On August 13, 2020, 11 years after the enactment of the Fair Work Act 2009 (Cth) (the “FW Act”), Australian employers received guidance from the High Court regarding how to count the entitlement to “10 days” of personal leave per year of employment, as required under Section 96 of the FW Act.

The High Court determined that employees’ leave entitlement is equivalent to the average of employees’ “ordinary hours” of work over the course of a two-week period (i.e., 1/26th of the ordinary hours of work in a year) and not 10 “working days” of paid leave per year. This decision likely will have far-reaching implications for all Australian employers, particularly those with a workforce that works outside the parameters of the ordinary 9-to-5 workday, five days per week.

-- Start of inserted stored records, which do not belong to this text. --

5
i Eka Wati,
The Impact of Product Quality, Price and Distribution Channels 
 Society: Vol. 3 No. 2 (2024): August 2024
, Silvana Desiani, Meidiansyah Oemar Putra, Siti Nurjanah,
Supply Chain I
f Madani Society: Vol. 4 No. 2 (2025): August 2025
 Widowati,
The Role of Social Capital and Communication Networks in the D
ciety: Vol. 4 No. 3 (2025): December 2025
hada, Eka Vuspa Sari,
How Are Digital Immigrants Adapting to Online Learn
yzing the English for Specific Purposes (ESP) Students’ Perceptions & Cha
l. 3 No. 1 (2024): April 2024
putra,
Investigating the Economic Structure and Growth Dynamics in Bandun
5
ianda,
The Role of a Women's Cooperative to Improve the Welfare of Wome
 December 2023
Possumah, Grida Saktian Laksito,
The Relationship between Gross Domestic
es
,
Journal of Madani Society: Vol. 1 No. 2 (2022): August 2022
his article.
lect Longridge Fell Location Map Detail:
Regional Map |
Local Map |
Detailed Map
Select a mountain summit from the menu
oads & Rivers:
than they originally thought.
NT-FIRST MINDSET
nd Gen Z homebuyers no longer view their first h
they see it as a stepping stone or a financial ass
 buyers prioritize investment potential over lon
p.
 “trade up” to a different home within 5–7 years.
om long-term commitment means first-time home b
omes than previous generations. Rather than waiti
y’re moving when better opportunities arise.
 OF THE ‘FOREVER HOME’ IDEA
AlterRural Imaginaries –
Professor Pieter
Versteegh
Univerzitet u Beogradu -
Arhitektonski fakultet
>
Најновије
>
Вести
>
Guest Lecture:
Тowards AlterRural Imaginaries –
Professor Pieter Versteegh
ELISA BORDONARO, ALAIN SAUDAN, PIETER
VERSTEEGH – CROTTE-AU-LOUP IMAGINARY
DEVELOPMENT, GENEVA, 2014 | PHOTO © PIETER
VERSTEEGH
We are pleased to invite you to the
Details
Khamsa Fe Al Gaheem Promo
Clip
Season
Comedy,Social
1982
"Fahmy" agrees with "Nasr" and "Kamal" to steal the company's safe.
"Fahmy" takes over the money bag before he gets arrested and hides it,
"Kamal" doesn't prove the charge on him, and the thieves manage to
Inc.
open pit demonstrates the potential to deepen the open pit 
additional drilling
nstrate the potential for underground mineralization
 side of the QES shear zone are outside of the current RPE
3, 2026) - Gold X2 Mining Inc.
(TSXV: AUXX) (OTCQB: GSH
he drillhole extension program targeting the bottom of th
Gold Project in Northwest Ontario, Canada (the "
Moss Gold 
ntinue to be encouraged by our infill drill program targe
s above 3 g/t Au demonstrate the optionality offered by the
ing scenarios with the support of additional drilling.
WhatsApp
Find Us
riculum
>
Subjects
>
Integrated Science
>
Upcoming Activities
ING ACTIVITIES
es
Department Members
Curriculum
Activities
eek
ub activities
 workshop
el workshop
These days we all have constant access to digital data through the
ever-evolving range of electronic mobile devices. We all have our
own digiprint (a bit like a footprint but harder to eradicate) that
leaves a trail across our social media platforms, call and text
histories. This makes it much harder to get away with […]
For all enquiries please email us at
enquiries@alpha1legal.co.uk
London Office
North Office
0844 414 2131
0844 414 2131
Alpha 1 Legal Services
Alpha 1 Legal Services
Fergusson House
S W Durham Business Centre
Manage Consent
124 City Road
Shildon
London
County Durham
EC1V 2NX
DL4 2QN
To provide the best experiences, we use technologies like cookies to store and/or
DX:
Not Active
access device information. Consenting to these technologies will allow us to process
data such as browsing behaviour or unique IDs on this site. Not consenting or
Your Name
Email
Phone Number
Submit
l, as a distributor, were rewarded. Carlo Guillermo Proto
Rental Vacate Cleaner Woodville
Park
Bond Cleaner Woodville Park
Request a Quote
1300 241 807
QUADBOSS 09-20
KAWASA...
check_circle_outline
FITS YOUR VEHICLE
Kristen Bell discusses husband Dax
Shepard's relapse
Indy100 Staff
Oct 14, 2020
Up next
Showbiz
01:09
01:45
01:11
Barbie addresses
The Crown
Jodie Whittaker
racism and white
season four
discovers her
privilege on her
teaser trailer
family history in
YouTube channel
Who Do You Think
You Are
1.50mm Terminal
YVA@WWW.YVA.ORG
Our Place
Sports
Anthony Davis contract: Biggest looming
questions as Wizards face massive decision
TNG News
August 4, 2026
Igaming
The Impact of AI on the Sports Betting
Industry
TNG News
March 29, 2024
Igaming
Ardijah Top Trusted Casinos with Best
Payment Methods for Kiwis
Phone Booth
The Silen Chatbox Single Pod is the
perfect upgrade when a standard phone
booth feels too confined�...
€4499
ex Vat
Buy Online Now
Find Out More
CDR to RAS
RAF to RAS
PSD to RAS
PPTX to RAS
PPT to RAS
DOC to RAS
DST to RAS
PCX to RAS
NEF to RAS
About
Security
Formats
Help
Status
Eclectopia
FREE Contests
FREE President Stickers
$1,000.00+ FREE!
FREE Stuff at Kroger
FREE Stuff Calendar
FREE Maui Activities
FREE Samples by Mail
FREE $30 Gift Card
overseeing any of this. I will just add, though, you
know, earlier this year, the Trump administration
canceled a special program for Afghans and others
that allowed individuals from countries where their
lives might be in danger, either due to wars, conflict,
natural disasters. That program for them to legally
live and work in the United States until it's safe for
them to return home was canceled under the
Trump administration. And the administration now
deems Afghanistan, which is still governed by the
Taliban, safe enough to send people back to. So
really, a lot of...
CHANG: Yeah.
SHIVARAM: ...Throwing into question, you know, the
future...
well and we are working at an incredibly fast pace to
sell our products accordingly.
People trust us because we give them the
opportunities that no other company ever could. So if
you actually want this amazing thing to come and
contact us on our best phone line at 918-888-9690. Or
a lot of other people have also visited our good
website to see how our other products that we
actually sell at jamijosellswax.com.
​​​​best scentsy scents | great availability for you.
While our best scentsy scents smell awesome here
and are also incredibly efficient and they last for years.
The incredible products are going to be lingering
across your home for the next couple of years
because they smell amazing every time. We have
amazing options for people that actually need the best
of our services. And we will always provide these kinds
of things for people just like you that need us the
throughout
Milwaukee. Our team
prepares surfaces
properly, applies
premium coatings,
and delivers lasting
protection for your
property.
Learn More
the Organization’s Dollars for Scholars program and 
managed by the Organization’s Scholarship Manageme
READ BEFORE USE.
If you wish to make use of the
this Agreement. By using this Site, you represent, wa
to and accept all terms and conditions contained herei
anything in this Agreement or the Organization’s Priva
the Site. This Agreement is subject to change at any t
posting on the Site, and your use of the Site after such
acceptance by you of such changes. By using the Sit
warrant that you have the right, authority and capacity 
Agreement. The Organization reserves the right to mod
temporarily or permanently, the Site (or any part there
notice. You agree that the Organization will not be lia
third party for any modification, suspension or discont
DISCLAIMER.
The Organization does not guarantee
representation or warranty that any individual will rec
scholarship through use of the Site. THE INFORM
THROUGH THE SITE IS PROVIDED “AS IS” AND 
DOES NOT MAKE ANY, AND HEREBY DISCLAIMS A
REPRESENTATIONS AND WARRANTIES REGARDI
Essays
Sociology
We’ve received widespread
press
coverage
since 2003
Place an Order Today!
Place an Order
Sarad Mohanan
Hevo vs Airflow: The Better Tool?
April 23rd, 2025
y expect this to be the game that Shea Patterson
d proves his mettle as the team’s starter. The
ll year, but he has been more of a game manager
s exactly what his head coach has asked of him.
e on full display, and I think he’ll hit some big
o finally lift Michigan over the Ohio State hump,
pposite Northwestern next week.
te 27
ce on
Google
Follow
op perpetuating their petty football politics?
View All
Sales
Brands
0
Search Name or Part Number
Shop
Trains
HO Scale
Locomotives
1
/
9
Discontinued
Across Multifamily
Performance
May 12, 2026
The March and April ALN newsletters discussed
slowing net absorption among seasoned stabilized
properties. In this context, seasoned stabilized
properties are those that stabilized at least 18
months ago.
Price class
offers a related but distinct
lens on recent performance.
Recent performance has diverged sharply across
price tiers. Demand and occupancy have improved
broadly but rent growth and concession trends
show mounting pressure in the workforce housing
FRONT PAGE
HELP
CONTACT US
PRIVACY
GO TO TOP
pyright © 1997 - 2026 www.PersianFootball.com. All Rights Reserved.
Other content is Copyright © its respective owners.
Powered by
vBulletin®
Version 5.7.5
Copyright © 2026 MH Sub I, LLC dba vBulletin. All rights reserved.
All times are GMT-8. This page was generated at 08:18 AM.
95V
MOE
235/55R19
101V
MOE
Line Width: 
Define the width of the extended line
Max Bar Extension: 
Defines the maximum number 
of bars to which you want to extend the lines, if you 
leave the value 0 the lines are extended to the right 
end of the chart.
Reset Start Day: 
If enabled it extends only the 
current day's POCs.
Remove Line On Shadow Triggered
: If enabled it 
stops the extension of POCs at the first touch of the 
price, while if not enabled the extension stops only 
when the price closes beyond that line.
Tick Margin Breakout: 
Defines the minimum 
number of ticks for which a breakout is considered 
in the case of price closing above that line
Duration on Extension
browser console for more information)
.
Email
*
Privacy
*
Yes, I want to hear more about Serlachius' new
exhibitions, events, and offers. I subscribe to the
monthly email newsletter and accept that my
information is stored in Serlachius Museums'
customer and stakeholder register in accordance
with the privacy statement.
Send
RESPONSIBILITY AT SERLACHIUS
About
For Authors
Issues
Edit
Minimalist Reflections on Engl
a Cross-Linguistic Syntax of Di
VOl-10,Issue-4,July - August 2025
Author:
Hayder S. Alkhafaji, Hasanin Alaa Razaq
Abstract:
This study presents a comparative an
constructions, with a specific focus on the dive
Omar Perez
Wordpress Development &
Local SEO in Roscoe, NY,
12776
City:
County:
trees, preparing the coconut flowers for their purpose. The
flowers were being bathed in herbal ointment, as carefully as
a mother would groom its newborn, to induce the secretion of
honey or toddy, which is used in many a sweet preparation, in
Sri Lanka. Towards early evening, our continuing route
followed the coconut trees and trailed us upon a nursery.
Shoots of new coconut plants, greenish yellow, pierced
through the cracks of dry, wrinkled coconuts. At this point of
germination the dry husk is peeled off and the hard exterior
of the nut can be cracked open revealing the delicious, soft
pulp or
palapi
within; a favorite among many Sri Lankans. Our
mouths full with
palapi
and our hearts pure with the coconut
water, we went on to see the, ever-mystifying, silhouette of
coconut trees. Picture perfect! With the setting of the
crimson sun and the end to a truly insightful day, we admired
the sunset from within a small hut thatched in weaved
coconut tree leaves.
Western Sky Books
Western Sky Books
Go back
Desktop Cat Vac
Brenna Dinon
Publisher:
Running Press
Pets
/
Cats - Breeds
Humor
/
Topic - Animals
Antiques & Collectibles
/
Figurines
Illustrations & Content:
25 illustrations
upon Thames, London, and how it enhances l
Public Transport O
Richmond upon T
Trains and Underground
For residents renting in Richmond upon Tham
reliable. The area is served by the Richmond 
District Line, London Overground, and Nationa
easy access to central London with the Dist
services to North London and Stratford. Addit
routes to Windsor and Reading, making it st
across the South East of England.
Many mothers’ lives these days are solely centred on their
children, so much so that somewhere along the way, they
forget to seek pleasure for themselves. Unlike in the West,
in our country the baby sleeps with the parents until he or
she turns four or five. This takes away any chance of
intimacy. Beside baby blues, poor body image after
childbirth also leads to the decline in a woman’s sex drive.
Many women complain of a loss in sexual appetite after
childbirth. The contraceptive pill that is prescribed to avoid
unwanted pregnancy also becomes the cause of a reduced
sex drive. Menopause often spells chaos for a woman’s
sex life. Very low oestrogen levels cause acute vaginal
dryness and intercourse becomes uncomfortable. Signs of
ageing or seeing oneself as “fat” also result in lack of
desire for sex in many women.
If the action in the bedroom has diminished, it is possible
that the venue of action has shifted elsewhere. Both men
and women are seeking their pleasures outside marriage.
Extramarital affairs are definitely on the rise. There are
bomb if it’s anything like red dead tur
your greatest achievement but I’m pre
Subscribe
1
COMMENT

Until this decision, uncertainty about how to count employees’ “ordinary hours” of work led to inconsistent practices when calculating the leave entitlement, particularly across different industries where employees work flexible schedules.

Statutory Context

Section 96 of the FW Act provides the amount of leave to which employees are entitled. Specifically, Section 96 provides that “[f]or each year of service with his or her employer, an employee is entitled to 10 days of paid personal/carer’s leave.” The leave entitlement “accrues progressively during a year of service according to the employee’s ordinary hours of work, and accumulates from year to year.” This leave is intended to protect employees against loss of earnings by reference to ordinary hours of work when they are incapacitated by illness, injury, or need to provide care to family.

Factual Background & Procedural History

Two Mondelez Australia Pty Ltd. (“Mondelez”) employees worked 36 hours per week. These employees worked 12-hour shifts, three days per week. Mondelez provided these employees with 96 hours of personal leave per year of service, equivalent to eight 12-hour days of personal leave.

In August 2019, the Full Federal Court determined that these employees were entitled to 120 hours of personal leave per year (i.e., 12-hour working days multiplied by 10 days per year). Under this approach to calculating the personal leave entitlement, full-time employees working 7.6-hour shifts five days per week would have received less personal leave (76 hours of personal leave (i.e., 7.6-hour working days multiplied by 10 days per year) than employees who worked longer shifts across three days.

The Full Federal Court’s decision followed a “working day” interpretation (i.e., accounting for the hours worked in each individual day) rather than a “notional day” interpretation (i.e., the average daily ordinary hours based upon a five-day workweek) of the FW Act. Following the Full Federal Court decision, the High Court granted the parties leave to appeal the decision.

High Court of Australia’s Decision

The High Court overturned the Full Federal Court’s decision and rejected the 10 “working day” construction of the FW Act. For the purposes of calculating “10 days” of leave entitlement, the High Court provided that a “day” or “10 days” must be calculated by reference to employees’ ordinary hours of work in two standard five-day workweeks. One “day” refers to a “notional day,” consisting of 1/10th of the equivalent of employees’ ordinary hours of work in a two-week period. Because work patterns do not always follow two-week cycles, the entitlement to “10 days” of paid personal/carer’s leave can be calculated as 1/26th of employees’ ordinary hours of work in a year.

The High Court stated that the “working day” interpretation of the FW Act was inconsistent with the FW Act’s objectives and language. The High Court emphasized that the purpose of the FW Act is to provide “fairness, flexibility, certainty, and stability” for both employers and employees. The principle of fairness also applies between employees. The High Court stated that the “notional day” interpretation meets the FW Act’s objective of protecting employees against loss of wages by guaranteeing that employees’ accrued leave entitlement does not vary based upon the pattern of hours of work. Therefore, employees who work 36 hours per week are entitled to 72 hours of personal leave, regardless of how many days the employees actually worked that week. In addition, the “notional day” interpretation helps to ensure that part-time employees do not accrue more personal leave than those working full-time.

Looking Ahead: Implications for Employers

The High Court’s decision clarifies how employers, particularly those with a workforce consisting of part-time employees and shift workers, may comply with the FW Act. Employers should review and update payroll systems as necessary, especially if current payroll systems are based upon the previous Full Federal Court interpretation of a “day.” In addition, employers should review their current accrual levels to ensure that they are correct. If accrual levels are incorrect, this could lead to employees’ having accrued less or more personal/carer’s leave than they are entitled to and/or receiving the wrong amount of pay when on personal/carer’s leave.

Although the High Court did not address annual leave in detail, it is likely that the FW Act’s annual leave provisions (provided for in Section 87) that entitle employees to “4 weeks” of annual leave should be calculated similarly, based on employees’ “ordinary hours” of work.

The High Court’s decision, however, will not affect employees covered by enterprise agreements or contracts of employment that provide for a different leave entitlement under the FW Act, depending on the language of such contracts.